Super Apriel: One Checkpoint, Many Speeds

arXiv cs.LG / 4/23/2026

📰 NewsDeveloper Stack & InfrastructureTools & Practical UsageModels & Research

Key Points

  • The paper introduces Super Apriel, a 15B-parameter supernet where each decoder layer can switch among four attention/mixer options—Full Attention, Sliding Window Attention, Kimi Delta Attention, and Gated DeltaNet—at serving time using a single shared checkpoint.
  • Because mixer placements can be changed without reloading weights, the same model checkpoint supports multiple speed “presets,” and it also enables speculative decoding without needing a separate draft model.
  • Performance results show the all-FA configuration matches the Apriel 1.6 teacher on reported benchmarks, while hybrid presets trade off quality retention (96% to 77%) for decode throughput gains (2.9× to 10.7×) that become even more pronounced at longer context lengths.
  • The authors use a placement-quality surrogate model to make the large configuration space tractable, study how quickly optimal placements can be identified during training, and find that rankings stabilize early at 0.5B scale but optimal high-efficiency setups can be more unstable at 15B.
  • Super Apriel includes released artifacts such as supernet weights, Fast-LLM training code, vLLM serving code, and a placement optimization toolkit, supporting practical deployment and further experimentation.

Abstract

We release Super Apriel, a 15B-parameter supernet in which every decoder layer provides four trained mixer choices -- Full Attention (FA), Sliding Window Attention (SWA), Kimi Delta Attention (KDA), and Gated DeltaNet (GDN). A placement selects one mixer per layer; placements can be switched between requests at serving time without reloading weights, enabling multiple speed presets from a single checkpoint.
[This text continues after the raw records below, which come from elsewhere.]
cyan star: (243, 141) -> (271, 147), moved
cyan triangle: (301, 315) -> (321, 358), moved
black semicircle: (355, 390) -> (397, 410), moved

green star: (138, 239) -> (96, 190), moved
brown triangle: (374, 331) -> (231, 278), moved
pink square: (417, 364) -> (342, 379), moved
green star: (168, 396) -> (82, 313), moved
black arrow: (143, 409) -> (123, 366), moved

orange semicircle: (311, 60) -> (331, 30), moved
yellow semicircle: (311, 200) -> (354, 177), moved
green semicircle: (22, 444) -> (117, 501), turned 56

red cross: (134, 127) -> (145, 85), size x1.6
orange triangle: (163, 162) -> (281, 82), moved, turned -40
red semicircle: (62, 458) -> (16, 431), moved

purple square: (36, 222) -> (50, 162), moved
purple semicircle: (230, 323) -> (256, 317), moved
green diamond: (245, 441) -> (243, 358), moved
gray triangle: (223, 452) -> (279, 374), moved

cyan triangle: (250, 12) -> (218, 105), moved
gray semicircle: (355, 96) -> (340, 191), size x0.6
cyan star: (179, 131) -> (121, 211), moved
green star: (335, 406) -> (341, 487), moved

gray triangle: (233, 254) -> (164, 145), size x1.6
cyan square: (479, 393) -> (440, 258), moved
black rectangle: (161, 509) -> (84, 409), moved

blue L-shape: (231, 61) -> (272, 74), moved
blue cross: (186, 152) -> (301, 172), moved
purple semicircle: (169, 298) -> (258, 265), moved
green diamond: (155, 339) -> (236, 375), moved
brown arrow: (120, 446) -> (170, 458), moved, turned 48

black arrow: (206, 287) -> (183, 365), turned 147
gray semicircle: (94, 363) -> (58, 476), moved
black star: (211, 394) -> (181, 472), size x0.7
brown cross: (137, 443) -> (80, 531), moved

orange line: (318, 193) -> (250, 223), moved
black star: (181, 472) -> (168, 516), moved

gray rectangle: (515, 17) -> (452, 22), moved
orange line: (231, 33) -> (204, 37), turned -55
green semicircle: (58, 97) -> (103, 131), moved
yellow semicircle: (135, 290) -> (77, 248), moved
The shared checkpoint also enables speculative decoding without a separate draft model. The all-FA preset matches the Apriel 1.6 teacher on all reported benchmarks; recommended hybrid presets span 2.9\times to 10.7\times decode throughput at 96% to 77% quality retention, with throughput advantages that compound at longer context lengths. With four mixer types across 48 layers, the configuration space is vast. A surrogate that predicts placement quality from the per-layer mixer assignment makes the speed-quality landscape tractable and identifies the best tradeoffs at each speed level. We investigate whether the best configurations at each speed level can be identified early in training or only after convergence. Rankings stabilize quickly at 0.5B scale, but the most efficient configurations exhibit higher instability at 15B, cautioning against extrapolation from smaller models. Super Apriel is trained by stochastic distillation from a frozen Apriel 1.6 teacher, followed by supervised fine-tuning. We release the supernet weights, Fast-LLM training code, vLLM serving code, and a placement optimization toolkit.